What do you here? I asked her. She had a cell phone that was actually working. Ours wasn't, and the hotel phones were all dead. "I heard that the height of the water in the streets is now over five feet, and it's rising. It's going to go over six feet. It is. There are no more boats in Seaford," she said. "They're all gone now and nobody knows where they went, probably out to the Great South Bay." True or partly true, her last statement sounding so sure, put a cold chill in me, a profound sadness.

Stories coming in

I can't ever bear to listen to the stories or see the pictures of what happened to the Rockaways, to Long Beach, to Staten Island, to Gerritson Beach in Brooklyn . And the total destruction of Breezy Point, left to look like Dresden now after the war. And all that beauty gone now, the beauty of the two-mile boardwalk of Jones Beach, and Long Beach, ripped up and looking like a roller coaster now. And memories come rushing back of drinking summer beers on the Rockaway Boardwalk when I was young and slow dancing with Irish nurses in Fitzgerald's bar on 108th Street to Tommy Edward's "It's All in the Game,” so safe then in their arms.

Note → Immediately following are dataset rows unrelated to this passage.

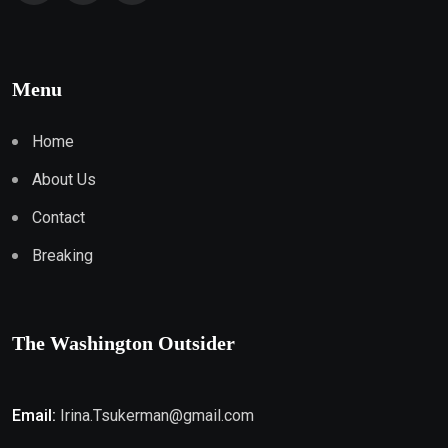
Menu
Home
About Us
Contact
Breaking
The Washington Outsider
Email:
Irina.Tsukerman@gmail.com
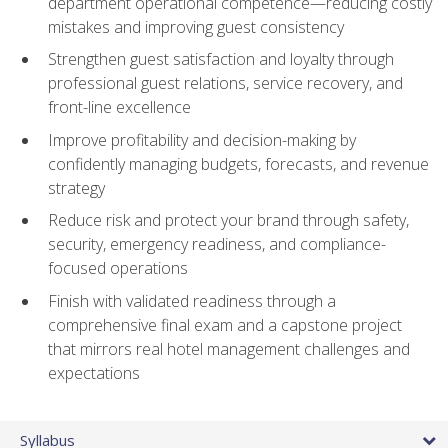
department operational competence—reducing costly
mistakes and improving guest consistency
Strengthen guest satisfaction and loyalty through
professional guest relations, service recovery, and
front-line excellence
Improve profitability and decision-making by
confidently managing budgets, forecasts, and revenue
strategy
Reduce risk and protect your brand through safety,
security, emergency readiness, and compliance-
focused operations
Finish with validated readiness through a
comprehensive final exam and a capstone project
that mirrors real hotel management challenges and
expectations
Syllabus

“We were first generation Irish stock whose roots started in places like the city of Galway where my father was born in an attached house on the Long Walk, a fishing village, and my grandmother was a fisher woman. Tough Irish who lived off the sea.”

And the White House bar drinking with Jacky Malone from Windsor Terrace, and the Irish Circle. It seemed like we were always laughing then, so young, so hopeful of our futures. And why wouldn't we be? We were educated in Windsor Terrace's Holy Name parochial school, and we were educated on the streets of 17th Street and 9th Avenue.

And we were first generation Irish stock whose roots started in places like the city of Galway where my father was born in an attached house on the Long Walk, a fishing village, and my grandmother was a fisher woman. Tough Irish who lived off the sea. Some, like my grandfather, died from it. They even had their own "Fisher King" who watched the markets each morning where the woman sold fish. And my mother lived in a thatched cottage with a house full of kids on a pig farm in nearby Willamstown, a small farming village that didn't get electricity until the mid 1950s when she was long gone to America's Brooklyn.

Stories coming in from as far away as Spring Lake, New Jersey, now, another "Irish Riviera." They're from my first cousin Jo Ann McGuirk and her husband Eddy. “The board walk is all gone now," she says. It's a huge pile, a mountain of summer memories and loss, pushed together next to the Jersey Shore by pay loaders. Yesterday as I was driving alone down Merrick Road the Billy Joel song came on with the lyrics, "Seen the lights go out on Broadway, I saw the Empire State laid low..", and I had to bite hard on my lip not to cry.

After it all happened, one of my first thoughts was, I want to be in a safe place again. I thought about how great it would be to stand in Farrell's Bar on 16th Street in the old neighborhood, beer in hand, talking to Jacky Malone, a retired cop that I grew up with on 17th Street. He never left the neighborhood. And some afternoons you'll find him still standing down next to the side entrance of the bar where we drank together so long ago when we were young. And as soon as I get my feet back on the ground, I'm going to rush right back there and do that. It's always home there for me, always home.